(Task data)

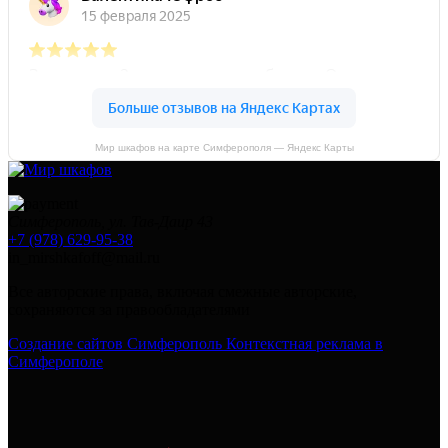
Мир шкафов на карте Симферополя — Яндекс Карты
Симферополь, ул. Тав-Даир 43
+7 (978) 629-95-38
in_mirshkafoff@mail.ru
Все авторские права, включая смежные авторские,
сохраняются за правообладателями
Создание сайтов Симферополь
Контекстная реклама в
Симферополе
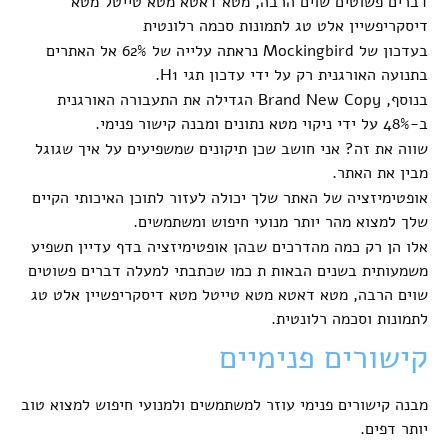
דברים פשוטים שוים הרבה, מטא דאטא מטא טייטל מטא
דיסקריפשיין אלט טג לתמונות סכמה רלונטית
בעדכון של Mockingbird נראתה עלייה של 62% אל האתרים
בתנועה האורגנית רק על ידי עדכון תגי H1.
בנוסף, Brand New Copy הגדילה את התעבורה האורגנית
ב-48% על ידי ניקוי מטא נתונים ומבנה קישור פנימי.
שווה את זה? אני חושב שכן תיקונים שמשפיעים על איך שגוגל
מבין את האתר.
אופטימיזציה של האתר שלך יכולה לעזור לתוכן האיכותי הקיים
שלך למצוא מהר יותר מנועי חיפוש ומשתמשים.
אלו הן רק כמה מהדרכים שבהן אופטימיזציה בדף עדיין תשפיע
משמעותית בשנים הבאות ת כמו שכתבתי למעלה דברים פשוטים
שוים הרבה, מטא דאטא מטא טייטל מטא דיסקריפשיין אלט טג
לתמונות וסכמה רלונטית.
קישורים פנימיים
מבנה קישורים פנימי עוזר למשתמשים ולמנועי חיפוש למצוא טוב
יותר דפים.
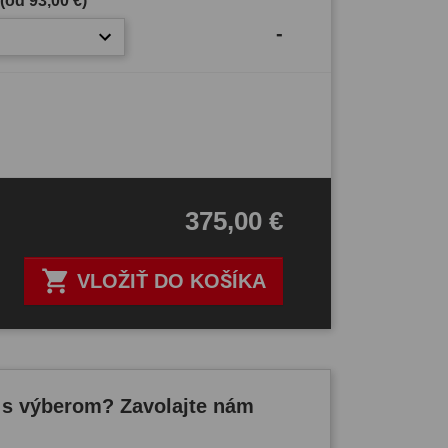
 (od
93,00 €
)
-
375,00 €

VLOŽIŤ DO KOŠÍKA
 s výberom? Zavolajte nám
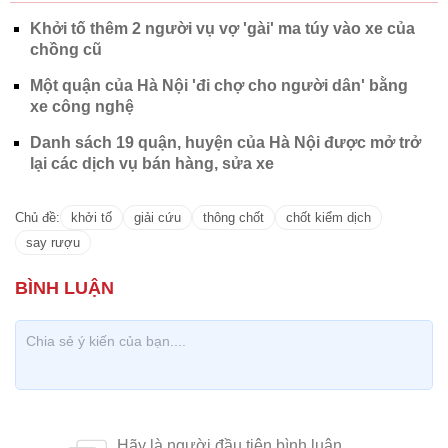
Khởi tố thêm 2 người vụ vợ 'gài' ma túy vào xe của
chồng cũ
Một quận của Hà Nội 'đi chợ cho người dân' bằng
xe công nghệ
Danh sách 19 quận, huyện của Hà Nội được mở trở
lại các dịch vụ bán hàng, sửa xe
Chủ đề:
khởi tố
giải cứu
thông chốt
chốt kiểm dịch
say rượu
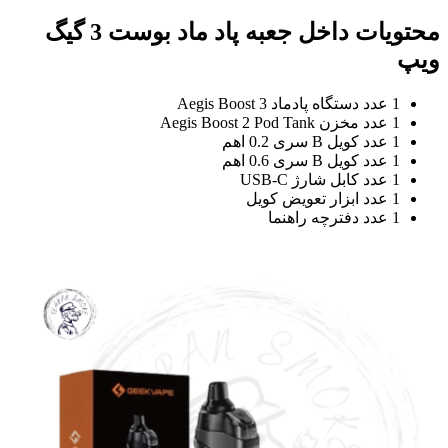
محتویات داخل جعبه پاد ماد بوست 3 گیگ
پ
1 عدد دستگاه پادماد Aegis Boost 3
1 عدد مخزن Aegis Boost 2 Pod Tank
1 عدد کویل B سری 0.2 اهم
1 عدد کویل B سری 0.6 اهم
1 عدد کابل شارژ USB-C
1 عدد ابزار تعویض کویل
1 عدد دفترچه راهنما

(End Task data)
(Task data)

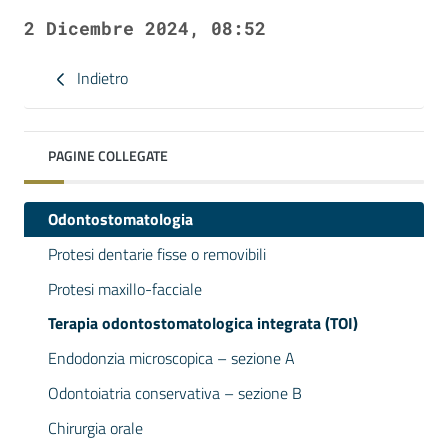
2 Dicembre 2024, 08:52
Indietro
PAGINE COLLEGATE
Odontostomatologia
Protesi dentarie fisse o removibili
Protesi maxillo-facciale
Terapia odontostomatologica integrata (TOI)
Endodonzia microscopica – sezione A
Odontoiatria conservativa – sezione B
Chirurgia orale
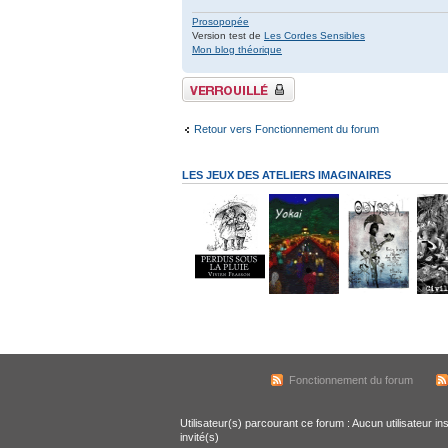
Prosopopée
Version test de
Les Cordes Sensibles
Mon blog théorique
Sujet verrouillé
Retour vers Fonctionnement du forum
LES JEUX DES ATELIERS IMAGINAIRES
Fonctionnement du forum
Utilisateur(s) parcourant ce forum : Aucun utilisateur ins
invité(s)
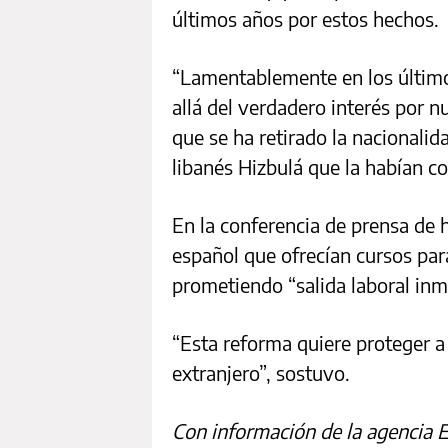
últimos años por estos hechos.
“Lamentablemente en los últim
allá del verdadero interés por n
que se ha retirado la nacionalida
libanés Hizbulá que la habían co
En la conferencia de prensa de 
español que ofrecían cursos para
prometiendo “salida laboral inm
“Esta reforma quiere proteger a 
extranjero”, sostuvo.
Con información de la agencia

(End Task data)
(Task data)

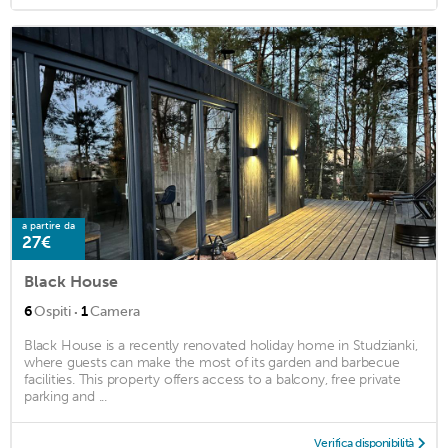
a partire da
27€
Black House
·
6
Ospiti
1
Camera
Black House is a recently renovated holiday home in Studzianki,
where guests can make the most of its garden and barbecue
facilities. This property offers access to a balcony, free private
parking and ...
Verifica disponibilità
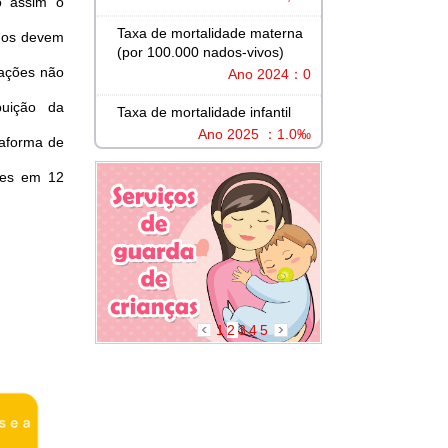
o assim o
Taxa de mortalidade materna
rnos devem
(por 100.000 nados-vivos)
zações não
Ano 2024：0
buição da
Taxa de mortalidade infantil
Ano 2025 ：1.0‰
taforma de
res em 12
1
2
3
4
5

(End Task data)

All pictures are to be skipped. Output, word for word, the lines in the data above starting at the line containing "שלך למצוא מהר יותר מנועי חיפוש ומשתמשים." and ending at the line containing "1 عدد دفترچه راهنما".

Exercise output:
שלך למצוא מהר יותר מנועי חיפוש ומשתמשים.
אלו הן רק כמה מהדרכים שבהן אופטימיזציה בדף עדיין תשפיע
משמעותית בשנים הבאות ת כמו שכתבתי למעלה דברים פשוטים
שוים הרבה, מטא דאטא מטא טייטל מטא דיסקריפשיין אלט טג
לתמונות וסכמה רלונטית.
קישורים פנימיים
מבנה קישורים פנימי עוזר למשתמשים ולמנועי חיפוש למצוא טוב
יותר דפים.
 (od
93,00 €
)
-
375,00 €

VLOŽIŤ DO KOŠÍKA
 s výberom? Zavolajte nám
Khởi tố thêm 2 người vụ vợ 'gài' ma túy vào xe của
chồng cũ
Một quận của Hà Nội 'đi chợ cho người dân' bằng
xe công nghệ
Danh sách 19 quận, huyện của Hà Nội được mở trở
lại các dịch vụ bán hàng, sửa xe
Chủ đề:
khởi tố
giải cứu
thông chốt
chốt kiểm dịch
say rượu
محتویات داخل جعبه پاد ماد بوست 3 گیگ
پ
1 عدد دستگاه پادماد Aegis Boost 3
1 عدد مخزن Aegis Boost 2 Pod Tank
1 عدد کویل B سری 0.2 اهم
1 عدد کویل B سری 0.6 اهم
1 عدد کابل شارژ USB-C
1 عدد ابزار تعویض کویل
1 عدد دفترچه راهنما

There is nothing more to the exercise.